Die derzeit wirkungsvollste Möglichkeit, uns unabhängiger zu machen, ist, unseren Gasverbrauch zu reduzieren, das gilt insbesondere für Gas-Heizungen.

Christopher Braun, Zentralbereich Firmenkunden

Wie könnte eine kurzfristigere Lösung aussehen, uns von Russlands Energiezufuhr zu lösen?
Die derzeit wirkungsvollste Möglichkeit, uns unabhängiger zu machen, ist, unseren Gasverbrauch zu reduzieren, das gilt insbesondere für Gas-Heizungen. Parallel dazu müssen wir alternative Energieformen, bspw. über regenerativen Strom betriebene Wärmepumpen, weiter ausbauen. Auch eine gemeinschaftliche Nutzung von Wärmenetzen, die durch Holzhackschnitzelheizungen betrieben werden, könnte eine Alternative sein.
Auf lange Sicht lohnt es sich dennoch, ergänzend zu Photovoltaik und Windkraft mehr auf Biogas zu setzen. Denn anders als bei Photovoltaik und Wind kann das Blockheizkraftwerk (BHKW) auch nachts oder bei Flaute betrieben werden. So können die Anlagen Stromschwankungen abfedern und zur Systemstabilität beitragen. 2014 wurde für diese Reserve-Möglichkeit ein „Flexibilisierungsbonus“ eingeführt, um Anlagen technisch weiterzuentwickeln. Dies geschieht durch den Zubau eines weiteren BHKWs, um im Bedarfsfall mehr Strom zu erzeugen, bzw. die Anlage an sonnigen Tagen zu drosseln.

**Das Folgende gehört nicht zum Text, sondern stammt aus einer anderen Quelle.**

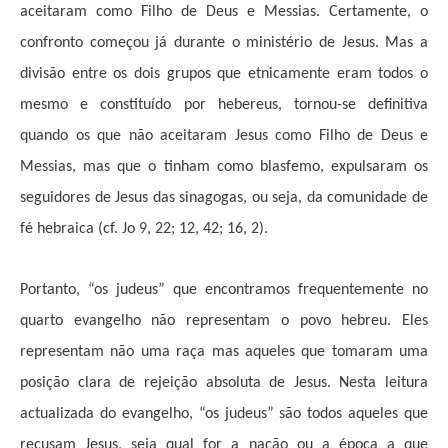
aceitaram como Filho de Deus e Messias. Certamente, o
confronto começou já durante o ministério de Jesus. Mas a
divisão entre os dois grupos que etnicamente eram todos o
mesmo e constituído por hebereus, tornou-se definitiva
quando os que não aceitaram Jesus como Filho de Deus e
Messias, mas que o tinham como blasfemo, expulsaram os
seguidores de Jesus das sinagogas, ou seja, da comunidade de
fé hebraica (cf. Jo 9, 22; 12, 42; 16, 2).
Portanto, “os judeus” que encontramos frequentemente no
quarto evangelho não representam o povo hebreu. Eles
representam não uma raça mas aqueles que tomaram uma
posição clara de rejeição absoluta de Jesus. Nesta leitura
actualizada do evangelho, “os judeus” são todos aqueles que
recusam Jesus, seja qual for a nação ou a época a que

Die genossenschaftliche FinanzGruppe ist der größte Agrarfinanzierer Deutschlands. Wie gefragt sind Biogasanlagen bei unseren Kunden?
Die DZ BANK hat seit 2006 bereits mehrere Hundert Anlagen finanziert, darunter klassische Hof Biogasanlagen, aber auch industriell betriebene Anlagen, welche überwiegend als Projektfinanzierung begleitet wurden. Analog zu Strom aus Photovoltaik und Wind erhält der Anlagenbetreiber eine feste EEG-Vergütung auf die erzeugte und eingespeiste kWh. Von 2009 bis 2012 war diese Vergütungssituation überaus lukrativ, weil die Herstellungskosten auf einem niedrigen Niveau lagen. Pro Jahr sind in diesem Zeitraum mehrere hundert Anlagen entstanden. Seit 2014 wurde die Vergütung auf den „Biogas-Strom“ merklich reduziert, so dass der Bauboom stark abgeflacht ist. Seitdem sind nur ca. 80 Anlagen im Jahr entstanden. Wir sind derzeit dennoch gut ausgelastet und rechnen damit, dass perspektivisch noch mehr Bedarf entsteht, besonders mit Blick auf Bio-LNG, was als Treibstoff künftig an Bedeutung gewinnen wird.